Retail footfall was the highest since the pandemic began this Christmas as shoppers hit high streets and shopping centres, reveals the latest BRC-Sensormatic IQ data.
Covering the five weeks from 27 November to 31 December 2022, shopper numbers were only 7.3 per cent lower than the same period in 2019.
High streets saw the biggest uptick in visitors compared to the previous month (+4.3 per cent) followed by shopping centres (+3.3 per cent). Retail parks, however, saw footfall decrease by 1 per cent on November.
On a year-on-year basis, total retail footfall in the UK rose by 15.1 per cent with high street visitors increasing by 19.7 per cent and shopping centres by 13.4 per cent.
Total UK footfall for 2022 was 11.8 per cent below pre-pandemic levels – a vast improvement on 2021, which was 33.2 per cent below pre-pandemic levels.
Helen Dickinson OBE, chief executive at the British Retail Consortium, comments: “Footfall reached its highest level since the start of the pandemic in December. A combination of rail disruption and the cold snap kept many shoppers from visiting town centres and high streets in the last week before Christmas. Meanwhile, the postal strikes forced others to head in for the last week to secure last minute gifts in-store.

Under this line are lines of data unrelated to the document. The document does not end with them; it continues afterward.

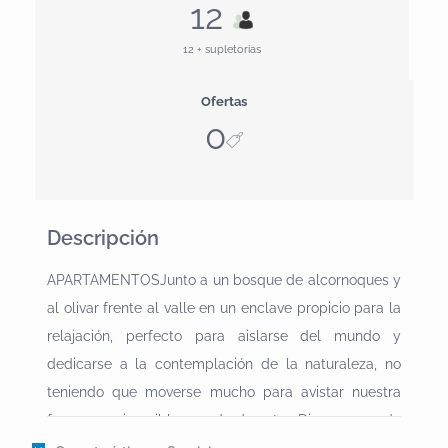
12
12 + supletorias
Ofertas
0
Descripción
APARTAMENTOSJunto a un bosque de alcornoques y
al olivar frente al valle en un enclave propicio para la
relajación, perfecto para aislarse del mundo y
dedicarse a la contemplación de la naturaleza, no
teniendo que moverse mucho para avistar nuestra
fauna y un increible mundo de setas Disponemos de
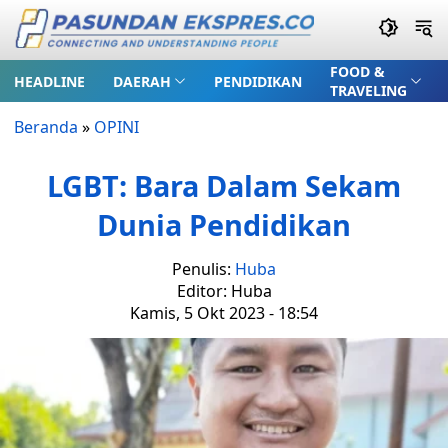
FOOD &
HEADLINE
DAERAH
PENDIDIKAN
TRAVELING
Beranda
»
OPINI
LGBT: Bara Dalam Sekam
Dunia Pendidikan
Penulis:
Huba
Editor: Huba
Kamis, 5 Okt 2023 - 18:54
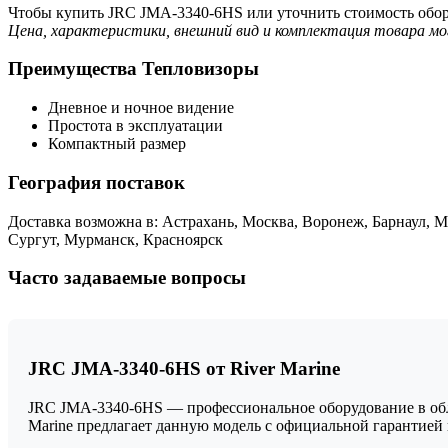
Чтобы купить JRC JMA-3340-6HS или уточнить стоимость обору
Цена, характеристики, внешний вид и комплектация товара мо
Преимущества Тепловизоры
Дневное и ночное видение
Простота в эксплуатации
Компактный размер
География поставок
Доставка возможна в: Астрахань, Москва, Воронеж, Барнаул, 
Сургут, Мурманск, Красноярск
Часто задаваемые вопросы
JRC JMA-3340-6HS от River Marine
JRC JMA-3340-6HS — профессиональное оборудование в облас
Marine предлагает данную модель с официальной гарантие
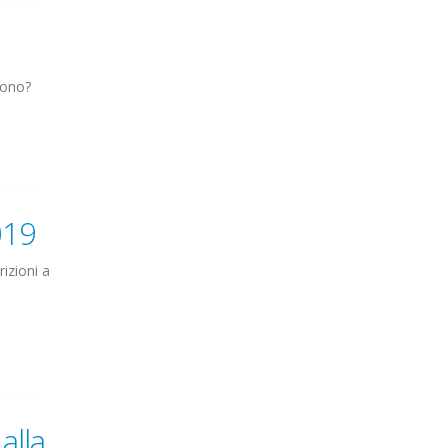
vono?
019
rizioni a
alla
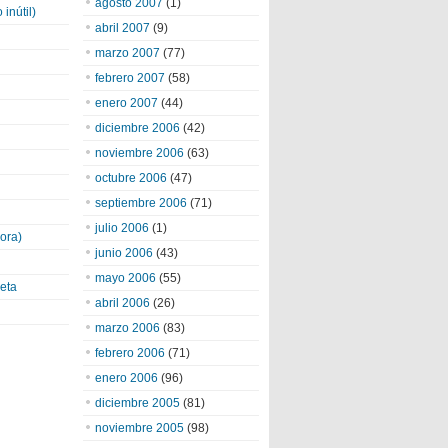
agosto 2007
(1)
inútil)
abril 2007
(9)
marzo 2007
(77)
febrero 2007
(58)
enero 2007
(44)
diciembre 2006
(42)
noviembre 2006
(63)
octubre 2006
(47)
septiembre 2006
(71)
julio 2006
(1)
ora)
junio 2006
(43)
mayo 2006
(55)
eta
abril 2006
(26)
marzo 2006
(83)
febrero 2006
(71)
enero 2006
(96)
diciembre 2005
(81)
noviembre 2005
(98)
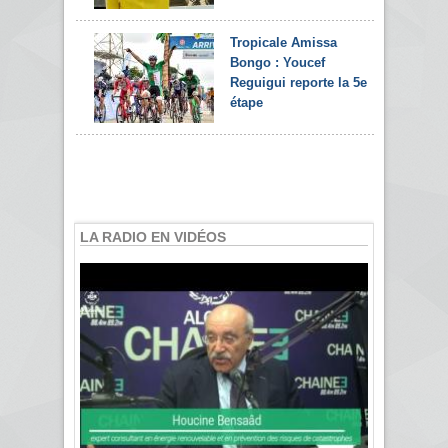
Tropicale Amissa
Bongo : Youcef
Reguigui reporte la 5e
étape
LA RADIO EN VIDÉOS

“Historically low consumer confidence and 30-year-high inflation made for an exceptionally difficult year for consumers and retailers, with footfall down over 10 per cent on pre-pandemic levels. Nonetheless, this was still a significant improvement on the previous two years when the pandemic kept many people at home. Although retailers’ input costs show little sign of easing in 2023, they continue to do all they can to keep prices affordable and tempt customers in.”
Andy Sumpter, retail consultant EMEA for Sensormatic Solutions, adds: “Physical retail rallied in December, with store performance last month posting its best footfall counts compared to pre-pandemic figures all year. Retailers rose above an onslaught of festive disruption, from snow chaos to rail and mail strikes impacting consumers’ shopping journeys both on and off-line, disrupting pre-Christmas travel to shopping hubs and creating online delivery backlogs and delays. And, once again, it was the in-store teams that kept retailers’ doors open and able to continue to serve their customers and communities.
“Looking ahead to 2023, retailers will be hoping for more stability and support to help them chart a trading course for success in the light of continued economic headwinds, as they adapt their retail offers to the needs of the cost-of-living consumer.”